My teammate, roommate, Duke classmate (etc.) Alyssa just posted an excellent write-up of the actual status of our field work compared to theoretical expectations. Please check it out: http://alyssaqed.wordpress.com/2012/06/15/in-situ/
I thought I’d add a few of my own observations:
In Theory: We are staying in an AC room.
In Practice: We only have AC a few hours a night (if we are lucky), and a fan (if we are lucky).
In Theory:In case of a power outage, the building has a bank of batteries and an inverter, so that power will continue to be supplied to fans, lights, and the modem.
In Practice: The power is out so often that the bank of batteries is always running low (since it gets very little power to charge). Therefore, when the main power supply runs out the backup will follow after some time, leaving us to sweat (sometimes in darkness) and consider the meaning of still air.
In Theory: We are in India for field work, and will explore India on our days off.
In Practice: There has not been a single day off in one month.
In Theory: We ask a community questionnaire to the village leader, or pradhan, in every village or hamlet we visit. This allows us to understand infrastructure, nearby industries, and many other characteristics of a community rather than repeating these questions for each household.
In Practice: It can be hard to find the pradhan, or elected village leader. Instead, it is often necessary to group together several knowledgeable men in the community, frequently teachers (who laugh extensively about the fact that they are the most learned men in the community, including in English, but cannot understand a word of what you are saying). Also, they may not actually know anything about the village.
In Theory: I absolutely, positively love Indian food. I could eat it all the time and never get sick of it! In fact, I’ve never come close to getting sick of it on any previous trips to India, and miss it when I’m home (true).
in Practice: I got sick of having the same things for breakfast, lunch and dinner after about a week. Turns out that yellow dal, rice, roti, and some sort of veg actually can get old all by themselves.
Variety is priceless… particularly in the form of Honey Loops, my new favorite treat when I need variety.
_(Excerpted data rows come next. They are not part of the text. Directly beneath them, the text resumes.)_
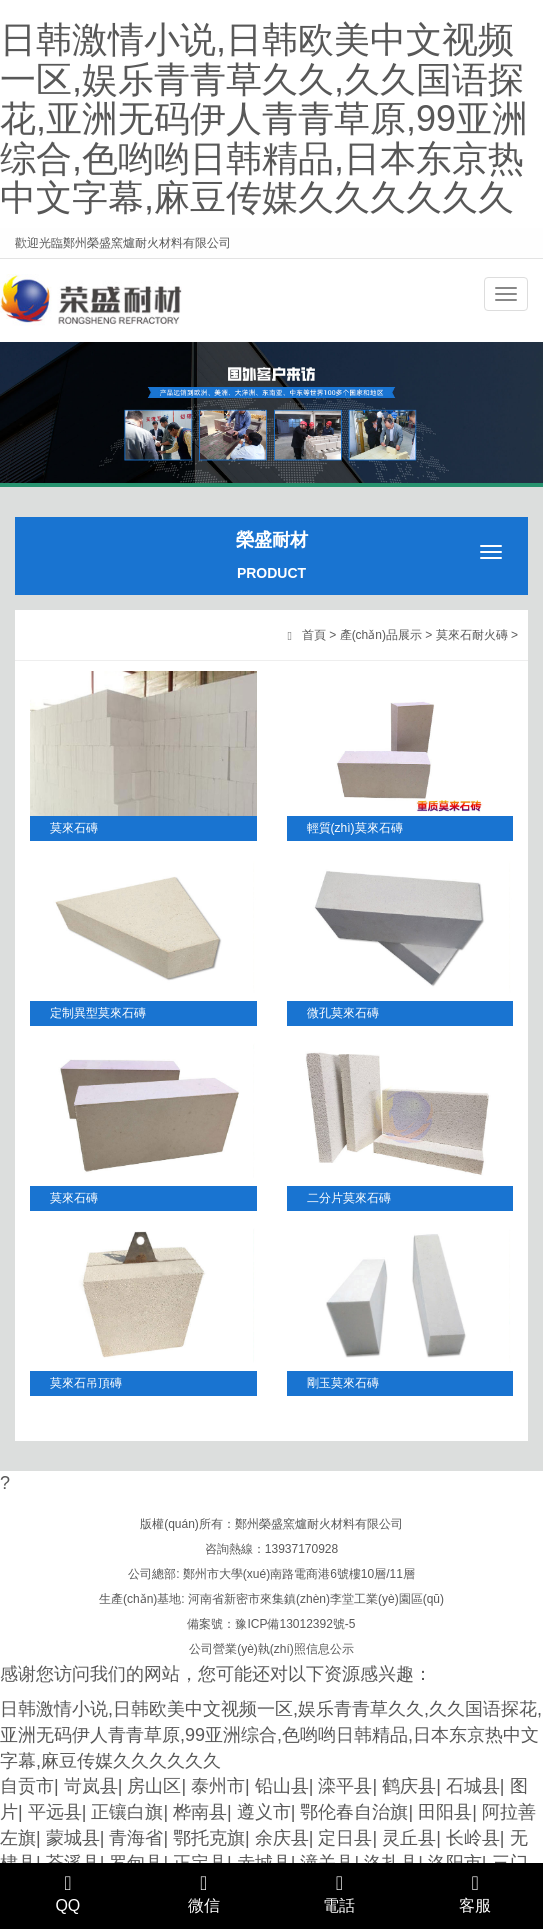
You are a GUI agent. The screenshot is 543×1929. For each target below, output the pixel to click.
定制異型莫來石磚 (98, 1013)
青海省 (136, 1838)
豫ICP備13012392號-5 (295, 1624)
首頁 (314, 635)
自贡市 (27, 1786)
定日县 (345, 1838)
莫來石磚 (74, 828)
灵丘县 (409, 1838)
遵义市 (264, 1812)
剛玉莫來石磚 (343, 1383)
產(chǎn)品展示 (381, 635)
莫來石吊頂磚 (86, 1383)
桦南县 (200, 1812)
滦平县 (345, 1786)
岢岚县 (91, 1786)
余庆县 (282, 1838)
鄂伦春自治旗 (354, 1812)
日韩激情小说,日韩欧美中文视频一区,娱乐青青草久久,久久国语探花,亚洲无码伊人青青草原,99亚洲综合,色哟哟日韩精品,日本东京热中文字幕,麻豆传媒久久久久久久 (264, 118)
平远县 (55, 1812)
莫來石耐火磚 (472, 635)
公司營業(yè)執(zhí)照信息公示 (271, 1649)
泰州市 (218, 1786)
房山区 (154, 1786)
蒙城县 (73, 1838)
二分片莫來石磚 (349, 1198)
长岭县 (473, 1838)
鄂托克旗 (209, 1838)
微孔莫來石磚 (343, 1013)
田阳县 (445, 1812)
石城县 (473, 1786)
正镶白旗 (127, 1812)
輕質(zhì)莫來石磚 (355, 828)
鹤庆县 (409, 1786)
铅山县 (282, 1786)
I’ve found a local shop with soymilk and the two together are unbeatable. Honey Loops are a somewhat less sweet and less-chemically colored version of Fruit Loops.
In Theory: We are very well hydrated after drinking well over 5 liters of water a day
In Practice: Our urine is constantly a shade of dark yellow/brown that it has never been in the USA. I often go 8-9 hours without needing to use the restroom after being in the field and drinking this much water – we are sweating out almost every drop of the water we drink.
In Theory: 120 degrees is very hot.
In Practice: 120 degrees is like living inside of a hair dryer. You are being baked from the inside out. If there is any time during the day that I am not sweating, it is a rarity. This is not hot – this is like living in an inferno. Somehow, even in this heat, people spend hours a day cooking (top pic) and scientists we are working with spend long hours in an enclosed room testing stoves (bottom pic).
In Theory: Hats are a useful way to protect one’s face from the sun.
In Practice: Without this hat, I would be a burnt piece of matzoh.
In Theory: Peer reviewed publications explain the challenging living conditions and environmental concerns in developing countries like India.
In Practice: These are experiences for which there is no substitute.